Philip Mason in KJ 257 agrees that witchcraft plays a key part in the story:


Moira was indeed a kind of witch, reciting no spells by moonlight,
but half-consciously directing her purpose to an end. Harvey was her
familiar: the witches of the Middle Ages usually had a cat or a toad as
a familiar. She must have talked to him about Shend, and put on him
a load too heavy to bear. Her directed intensity of purpose made him
go to the room where Shend had lived, and made him stare at the
Narrator. She perhaps had some degree of second sight, and knew
that the Narrator would play some part in her life: that is why she
talked to him as though he were going to send her a parcel, and why
Harvey stared at him.

Nor have I any doubt that she wanted his friendship. She wove him,
in a lesser role, into her unconscious, or only half conscious, spell.
And that is why she expected him to recognise her unspoken
quotation from Boswell. But I do not think she knew that Shend’s
yacht would be in harbour in Madeira when the Narrator was there.
That was what is called ‘chance’, though I do not think Kipling
believed in ‘chance’ any more than I do.

And J M S Tompkins (p. 162) agrees:

The desolate longing of a woman makes a vehicle for itself out of the little sickly dog she cherishes, and projects its wraith into the hallucinations of the drunkard, who years before was kind to her. This then is a tale of sorcery, of such a ‘sending’ as we might read of in a Northern folk-tale, or find paralleled in the beliefs of a savage people.

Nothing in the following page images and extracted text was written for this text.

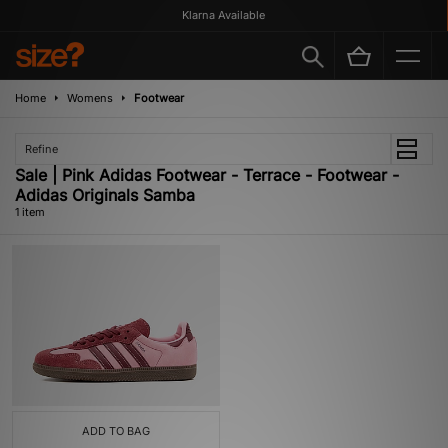
Klarna Available
Home
Womens
Footwear
Refine
Sale | Pink Adidas Footwear - Terrace - Footwear -
Adidas Originals Samba
1 item
ADD TO BAG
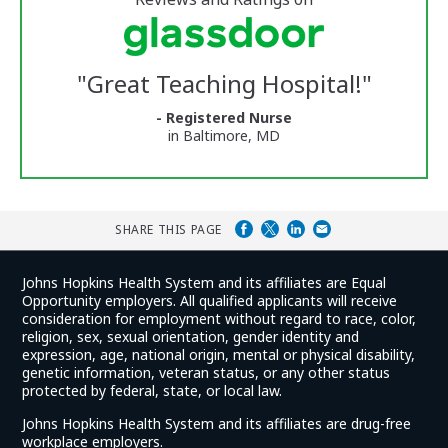
stars
Vermont
Medical
Center
Glassdoor
Reviews
"
Great Teaching Hospital!
"
and
Ratings
- Registered Nurse
in Baltimore, MD
SHARE THIS PAGE
Johns Hopkins Health System and its affiliates are Equal
Opportunity employers. All qualified applicants will receive
consideration for employment without regard to race, color,
religion, sex, sexual orientation, gender identity and
expression, age, national origin, mental or physical disability,
genetic information, veteran status, or any other status
protected by federal, state, or local law.
Johns Hopkins Health System and its affiliates are drug-free
workplace employers.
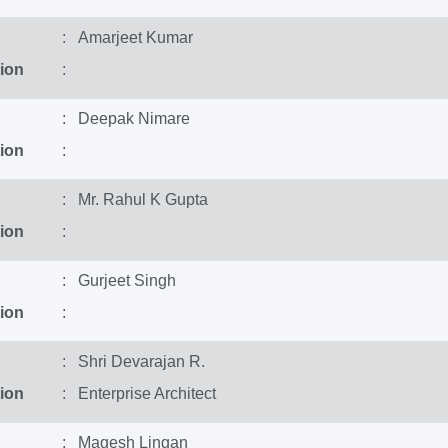
: Amarjeet Kumar
ion
:
: Deepak Nimare
ion
:
: Mr. Rahul K Gupta
ion
:
: Gurjeet Singh
ion
:
: Shri Devarajan R.
ion
: Enterprise Architect
: Magesh Lingan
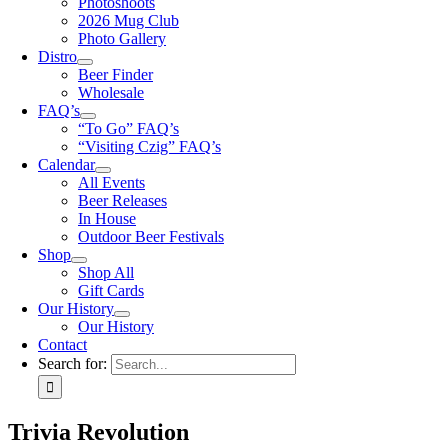
Photoshoots
2026 Mug Club
Photo Gallery
Distro
Beer Finder
Wholesale
FAQ’s
“To Go” FAQ’s
“Visiting Czig” FAQ’s
Calendar
All Events
Beer Releases
In House
Outdoor Beer Festivals
Shop
Shop All
Gift Cards
Our History
Our History
Contact
Search for:
Trivia Revolution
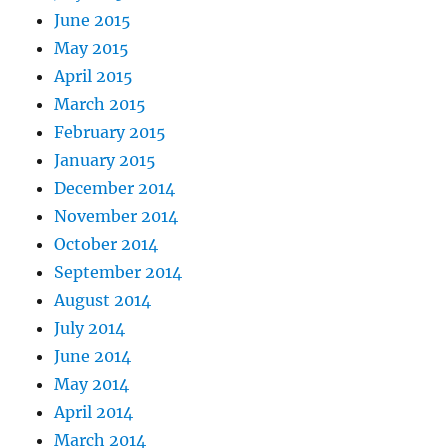
June 2015
May 2015
April 2015
March 2015
February 2015
January 2015
December 2014
November 2014
October 2014
September 2014
August 2014
July 2014
June 2014
May 2014
April 2014
March 2014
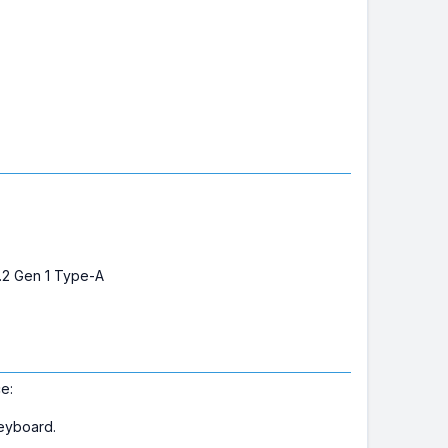
3.2 Gen 1 Type-A
e:
keyboard.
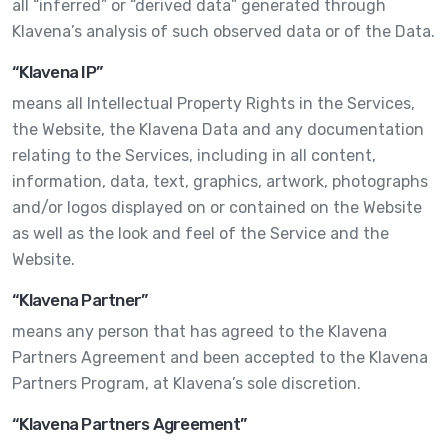
all “inferred” or “derived data” generated through
Klavena’s analysis of such observed data or of the Data.
“Klavena IP”
means all Intellectual Property Rights in the Services,
the Website, the Klavena Data and any documentation
relating to the Services, including in all content,
information, data, text, graphics, artwork, photographs
and/or logos displayed on or contained on the Website
as well as the look and feel of the Service and the
Website.
“Klavena Partner”
means any person that has agreed to the Klavena
Partners Agreement and been accepted to the Klavena
Partners Program, at Klavena’s sole discretion.
“Klavena Partners Agreement”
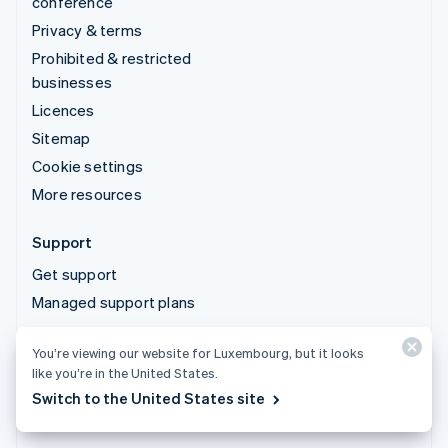
conference
Privacy & terms
Prohibited & restricted
businesses
Licences
Sitemap
Cookie settings
More resources
Support
Get support
Managed support plans
You’re viewing our website for Luxembourg, but it looks
© 2026 Stripe, LLC
like you’re in the United States.
Switch to the United States site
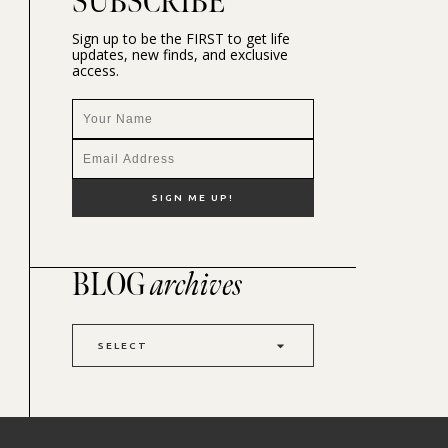
SUBSCRIBE
Sign up to be the FIRST to get life
updates, new finds, and exclusive
access.
BLOG
archives
SELECT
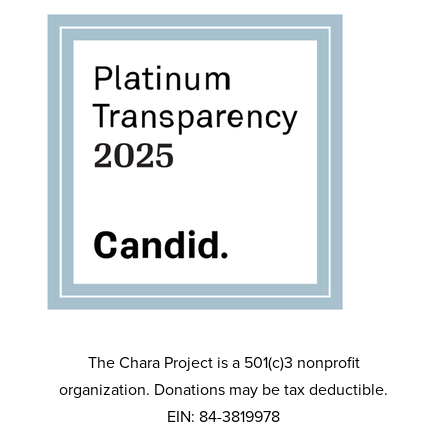
The Chara Project is a 501(c)3 nonprofit
organization. Donations may be tax deductible.
EIN: 84-3819978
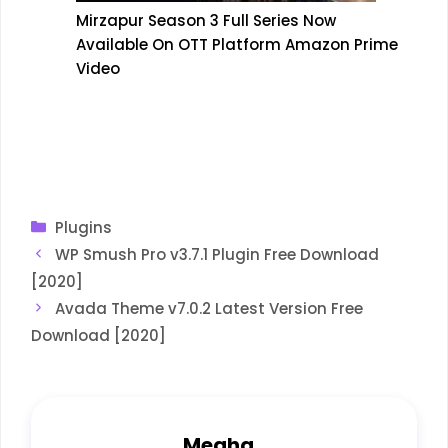
Mirzapur Season 3 Full Series Now
Available On OTT Platform Amazon Prime
Video
Categories
Plugins
WP Smush Pro v3.7.1 Plugin Free Download
[2020]
Avada Theme v7.0.2 Latest Version Free
Download [2020]
Megha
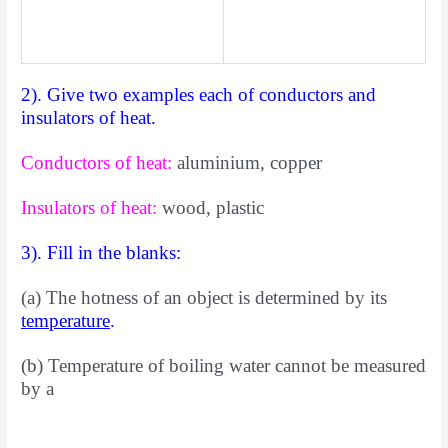
2). Give two examples each of conductors and
insulators of heat.
Conductors of heat:
aluminium, copper
Insulators of heat:
wood, plastic
3). Fill in the blanks:
(a) The hotness of an object is determined by its
temperature
.
(b) Temperature of boiling water cannot be measured
by a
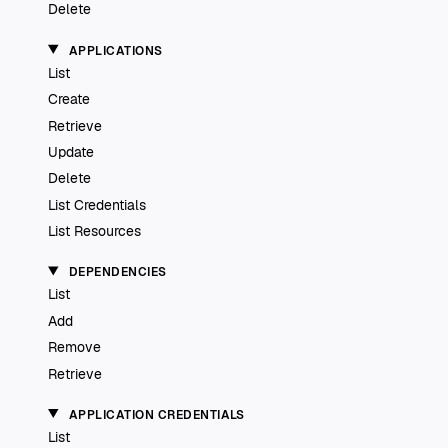
Delete
APPLICATIONS
List
Create
Retrieve
Update
Delete
List Credentials
List Resources
DEPENDENCIES
List
Add
Remove
Retrieve
APPLICATION CREDENTIALS
List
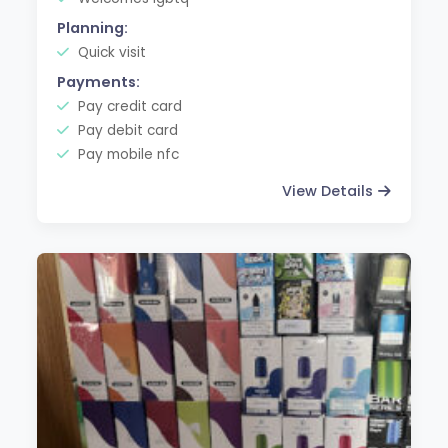
Planning:
Quick visit
Payments:
Pay credit card
Pay debit card
Pay mobile nfc
View Details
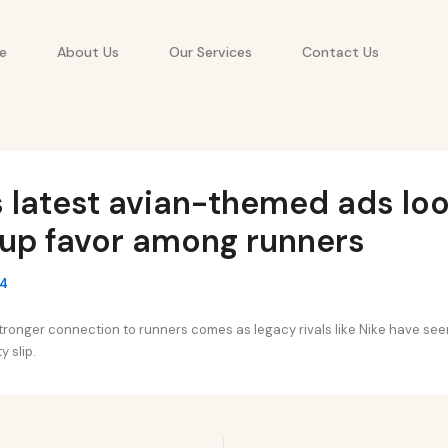
e
About Us
Our Services
Contact Us
 latest avian-themed ads loo
 up favor among runners
24
stronger connection to runners comes as legacy rivals like Nike have seen
 slip.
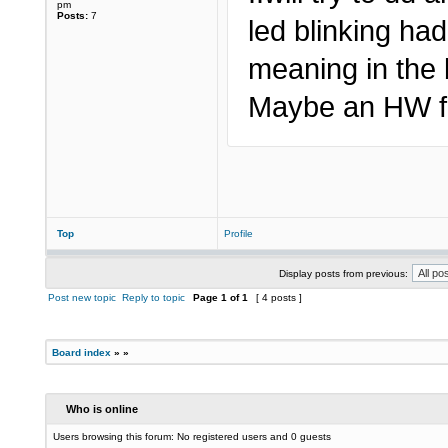
pm
Posts:
7
led blinking ha
meaning in the 
Maybe an HW fa
Top
Profile
Display posts from previous:
Post new topic
Reply to topic
Page
1
of
1
[ 4 posts ]
Board index
»
»
Who is online
Users browsing this forum: No registered users and 0 guests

Edwin Houlton, in a most interesting article in KJ 202, ‘Who was the Dog Hervey’, after reading Tompkins, comments:

Love in Kipling is literally “glamour”—sorcery, primitive and alarming. It can work fearfully with “ordinary”, plain, middle-aged people —Shend and Moira, though rich and at the end happy, are in the same boat as Vickery, Mrs. Ashcroft, and Sergeant Godsoe. It is “Woman-work”—Shend runs away, Moira moves Heaven and Earth, and other Places, to clutch him back; there is another of her sort in “On The
Gate,” the old lady with a mottle-nosed Major in her grip, bullying
St. Peter to let him in. Moira will make a man out of Shend.

This Editor believes that, as in many of Kipling’s works, those who do not perceive any particular message can usually enjoy them as interesting stories and verse, though they may miss much fascinating material. See the remainder of Bodelsen’s Chapter VI “Kipling’s Late Manner”.